Exercise prompt:
Below are several entries. Transcribe exactly those lines that fall from the one with "[List item link] (168, 2415)" through the one with "[Linkedin social link] (375, 2473)", end lines included.

Given data:
● ● ● ● ● ● ●

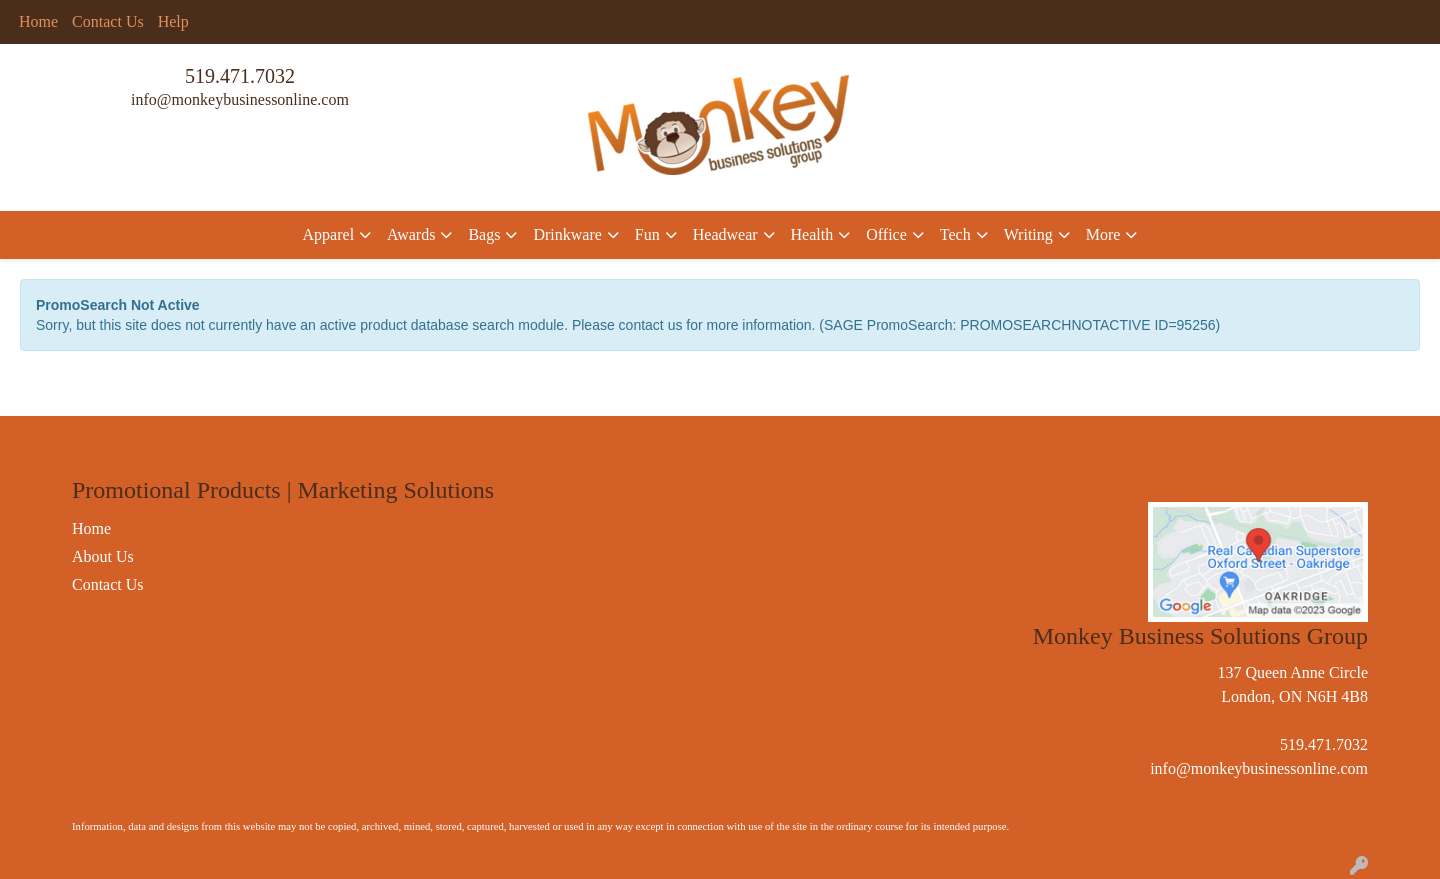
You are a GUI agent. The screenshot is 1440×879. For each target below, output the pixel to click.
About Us (103, 556)
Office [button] (886, 234)
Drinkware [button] (567, 234)
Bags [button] (484, 234)
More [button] (1103, 234)
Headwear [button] (725, 234)
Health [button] (812, 234)
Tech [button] (955, 234)
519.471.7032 (240, 76)
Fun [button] (647, 234)
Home (38, 21)
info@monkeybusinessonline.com (240, 99)
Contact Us (108, 21)
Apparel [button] (329, 234)
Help (173, 21)
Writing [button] (1028, 234)
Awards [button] (411, 234)
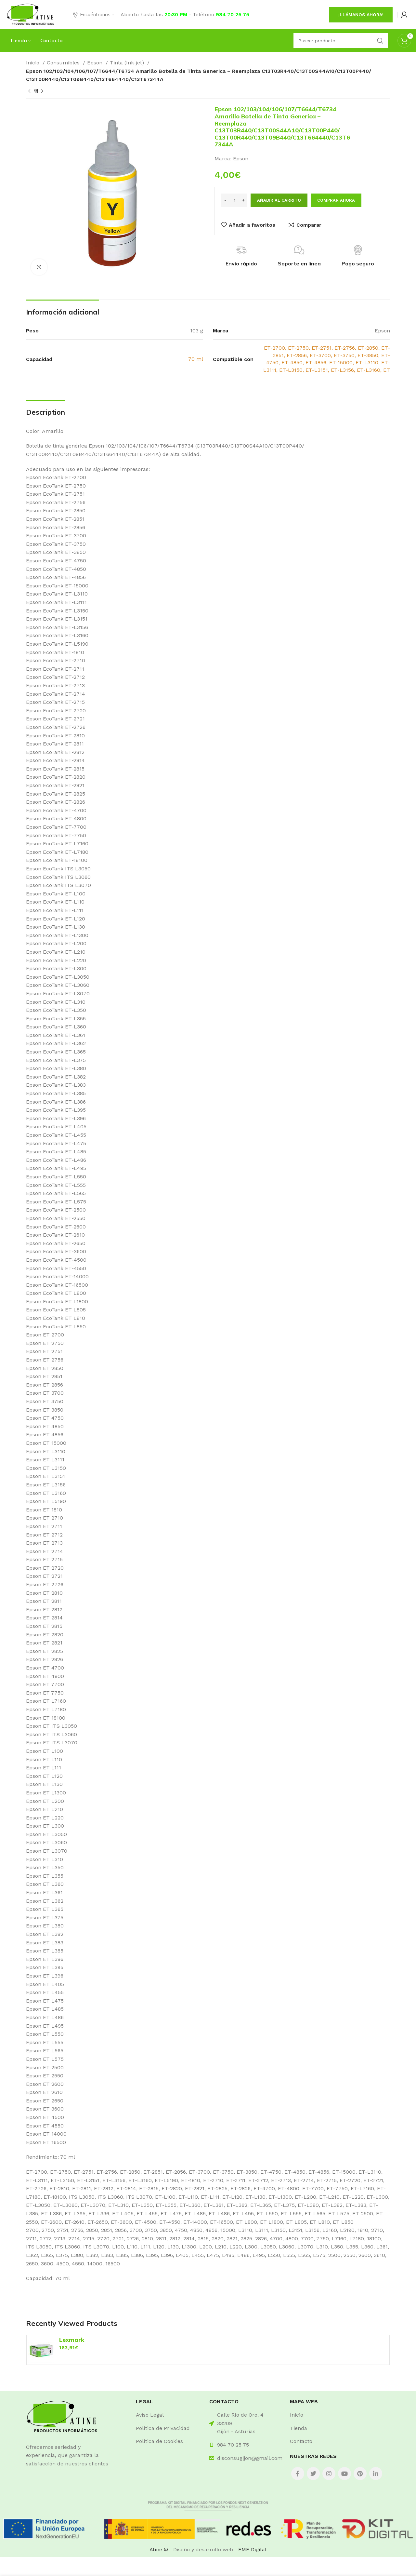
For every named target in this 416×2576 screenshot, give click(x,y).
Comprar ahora (336, 200)
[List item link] (168, 2415)
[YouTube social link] (344, 2473)
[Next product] (42, 91)
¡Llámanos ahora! (361, 14)
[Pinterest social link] (360, 2473)
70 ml (195, 359)
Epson (95, 63)
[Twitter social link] (313, 2473)
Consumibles (64, 63)
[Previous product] (29, 91)
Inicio (33, 63)
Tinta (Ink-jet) (128, 63)
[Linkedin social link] (375, 2473)
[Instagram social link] (328, 2473)
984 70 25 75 (232, 14)
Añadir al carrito (279, 200)
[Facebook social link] (297, 2473)
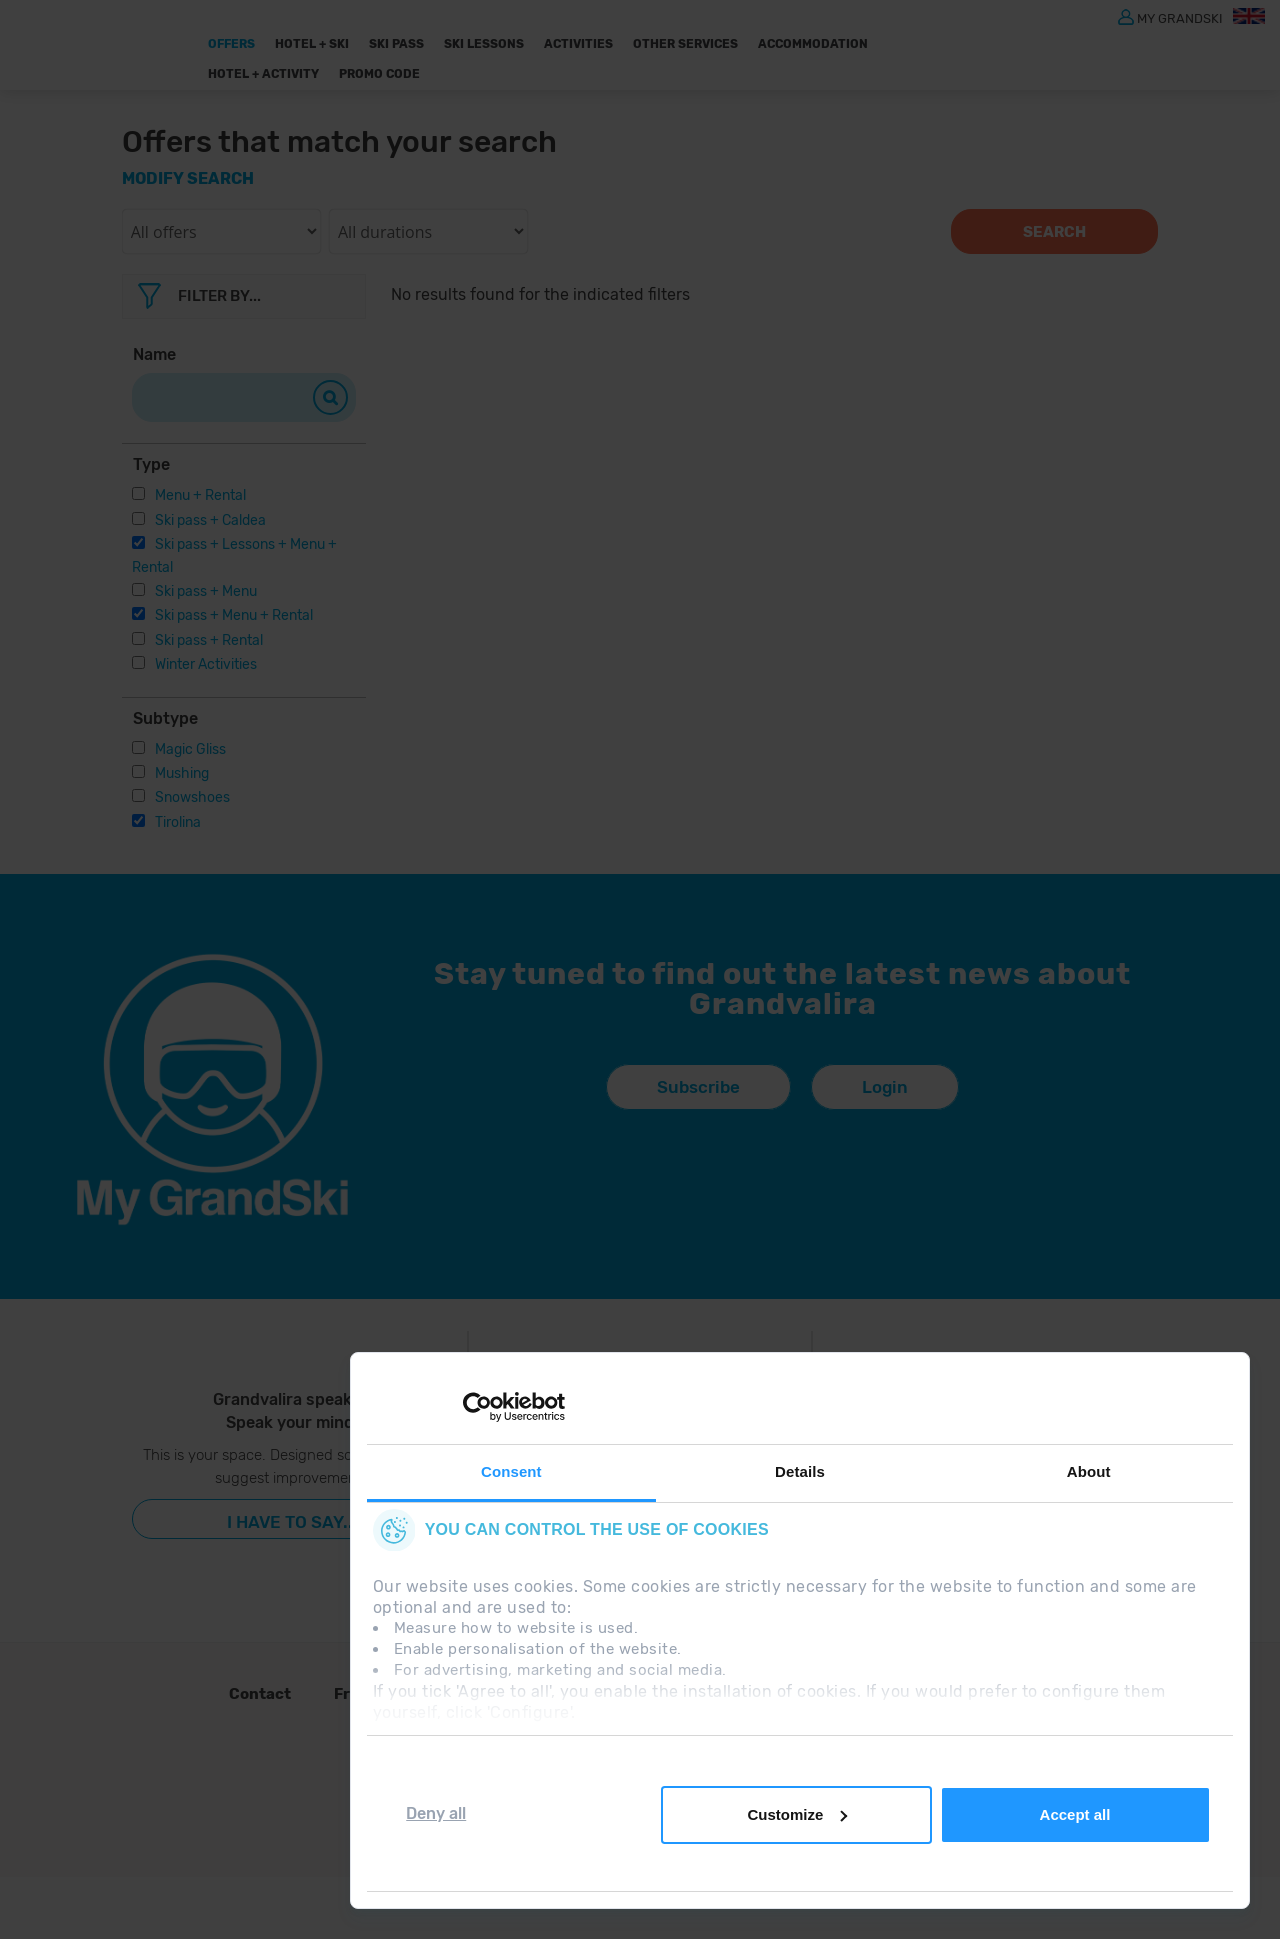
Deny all (436, 1813)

● ● ● ● ● ● ●

Solution for this exercise:
[List item link] (168, 2415)
[YouTube social link] (344, 2473)
[Next product] (42, 91)
¡Llámanos ahora! (361, 14)
[Pinterest social link] (360, 2473)
70 ml (195, 359)
Epson (95, 63)
[Twitter social link] (313, 2473)
Consumibles (64, 63)
[Previous product] (29, 91)
Inicio (33, 63)
Tinta (Ink-jet) (128, 63)
[Linkedin social link] (375, 2473)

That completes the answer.